By PAM GRAHAM
Fletcher Challenge Forests yesterday announced a $271 million full-year loss after slashing the value of its forests by $292 million after tax.
The company said the sale of the forest estate, now carried in its books at $728 million, including $181 million of land, was on target to be concluded by the end of the year. Joint chief executive John Dell had no comment on speculation the sale could be announced as soon as next week.
Like all forestry companies, Fletcher Forests has taken a hit from a rise in the New Zealand dollar, low prices in markets and high freight rates. The company holds US debt as a natural currency hedge and this provided a $23 million gain.
On top of common industry problems, Fletcher Forests has lost a multi-million dollar management contract for the neighbouring Central North Island Forest Partnership forest estate and is trying to cut head office costs by $13 million a year.
"We are becoming a smaller company," said chairman Sir Dryden Spring.
Dell was positive about the distribution ventures into the US and processing businesses the company is now focusing on.
"Looking ahead, we're cautious overall.

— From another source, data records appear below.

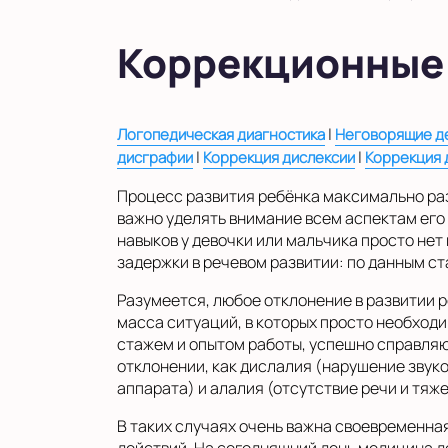
в Московской области
Показать на карте
Коррекционные
Выбрать другой город
|
Логопедическая диагностика
Неговорящие де
|
|
дисграфии
Коррекция дислексии
Коррекция
Процесс развития ребёнка максимально ра
важно уделять внимание всем аспектам его 
навыков у девочки или мальчика просто нет
задержки в речевом развитии: по данным ста
Разумеется, любое отклонение в развитии р
масса ситуаций, в которых просто необходи
стажем и опытом работы, успешно справляю
отклонении, как дислалия (нарушение звук
аппарата) и алалия (отсутствие речи и тяж
В таких случаях очень важна своевременна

There are some signs of a modest improvement in current market conditions, but the higher level of the New Zealand dollar likely to prevail during the year will create an environment at least as challenging as the last year," he said.
The loss for the year compared with a full-year loss of $249 million last year when the company wrote down loans to CNIFP. This year there was a $140 million tax credit, effectively a writeback of provisions made in the past for tax payable on any forest sale at higher values.
Operating earnings for the year were $81 million compared with $83 million last year. Second-half operating earnings were down at $34 million from $47 million last year. No dividend was paid.
Fletcher Forests said the new forest valuation was not an indication of sale price. It was derived using two quarters of price data, instead of 12 quarters previously and a discount rate of 9.75 per cent, instead of 8 per cent. The changes produced a lower valuation, more closely reflecting the market, especially the impact of the higher kiwi dollar.
The massive revaluations publicly-listed forestry companies were making to forests this year was another reason why they should not own them, said Dell. Carter Holt Harvey has signalled a $900 million writedown this year and Evergreen has also written down the value of its forests.
Fletcher Forests increased its harvest by 19 per cent in 2003.
"We expect log export prices are likely to show some improvement from current levels as a reduced New Zealand harvest starts to impact supply," said Dell.
In US dollar terms sales, US sales rose 20 per cent and sales also rose to China, compensating for the weak South Korean market.
Australasian businesses performed well and the New Zealand housing market had been particularly buoyant.